AIM OF THE TASK: Print verbatim the lines from the beginning of the entries through the line containing "Консультація", both ends included. Pictures should be left out.

Extracted page text data:
● ● ●

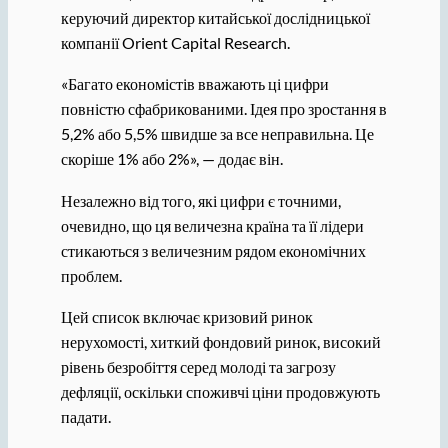
керуючий директор китайської дослідницької
компанії Orient Capital Research.
«Багато економістів вважають ці цифри
повністю сфабрикованими. Ідея про зростання в
5,2% або 5,5% швидше за все неправильна. Це
скоріше 1% або 2%», — додає він.
Незалежно від того, які цифри є точними,
очевидно, що ця величезна країна та її лідери
стикаються з величезним рядом економічних
проблем.
Цей список включає кризовий ринок
нерухомості, хиткий фондовий ринок, високий
рівень безробіття серед молоді та загрозу
дефляції, оскільки споживчі ціни продовжують
падати.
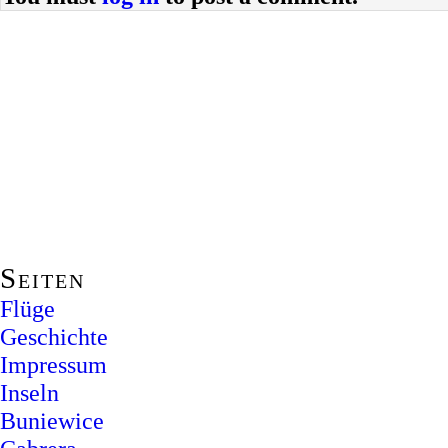
Seiten
Flüge
Geschichte
Impressum
Inseln
Buniewice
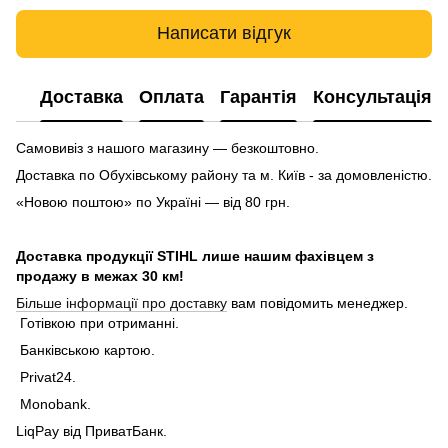
Написати відгук
Доставка
Оплата
Гарантія
Консультація
Самовивіз з нашого магазину — безкоштовно.
Доставка по Обухівському району та м. Київ - за домовленістю.
«Новою поштою» по Україні — від 80 грн.
Доставка продукції STIHL лише нашим фахівцем з
продажу в межах 30 км!
Більше інформації про доставку
вам повідомить менеджер.
Готівкою при отриманні.
Банківською картою.
Privat24.
Monobank.
LiqPay від ПриватБанк.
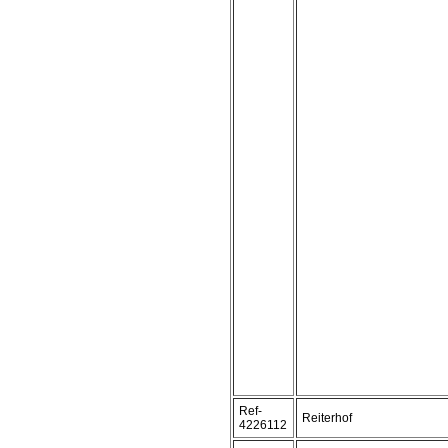
Ref-
Reiterhof
4226112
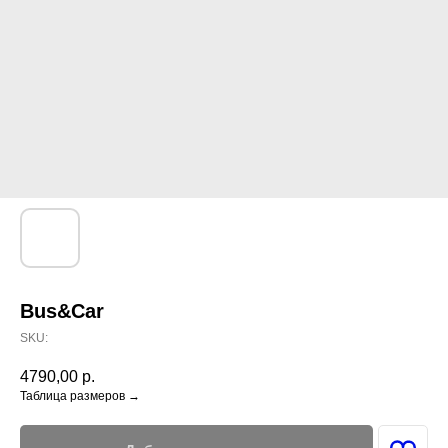
Bus&Car
SKU:
4790,00
р.
Таблица размеров →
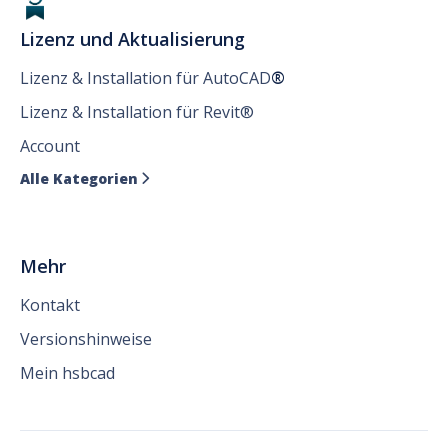
Lizenz und Aktualisierung
Lizenz & Installation für AutoCAD
®
Lizenz & Installation für Revit®
Account
Alle Kategorien

Mehr
Kontakt
Versionshinweise
Mein hsbcad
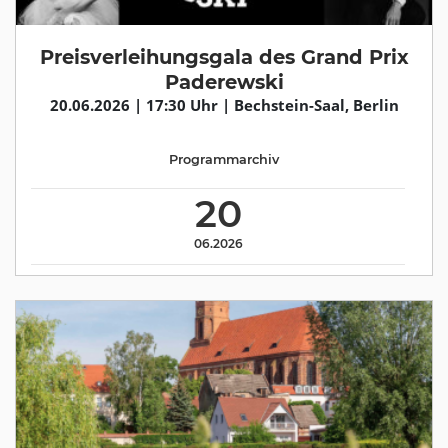
Preisverleihungsgala des Grand Prix
Paderewski
20.06.2026 | 17:30 Uhr | Bechstein-Saal, Berlin
Programmarchiv
20
06.2026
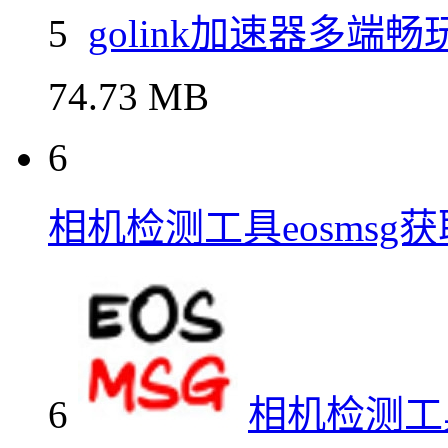
5
golink加速器多端
74.73 MB
6
相机检测工具eosmsg获
6
相机检测工具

● ● ●

THE ANSWER:
керуючий директор китайської дослідницької
компанії Orient Capital Research.
«Багато економістів вважають ці цифри
повністю сфабрикованими. Ідея про зростання в
5,2% або 5,5% швидше за все неправильна. Це
скоріше 1% або 2%», — додає він.
Незалежно від того, які цифри є точними,
очевидно, що ця величезна країна та її лідери
стикаються з величезним рядом економічних
проблем.
Цей список включає кризовий ринок
нерухомості, хиткий фондовий ринок, високий
рівень безробіття серед молоді та загрозу
дефляції, оскільки споживчі ціни продовжують
падати.
Seiten
Flüge
Geschichte
Impressum
Inseln
Buniewice
Написати відгук
Доставка
Оплата
Гарантія
Консультація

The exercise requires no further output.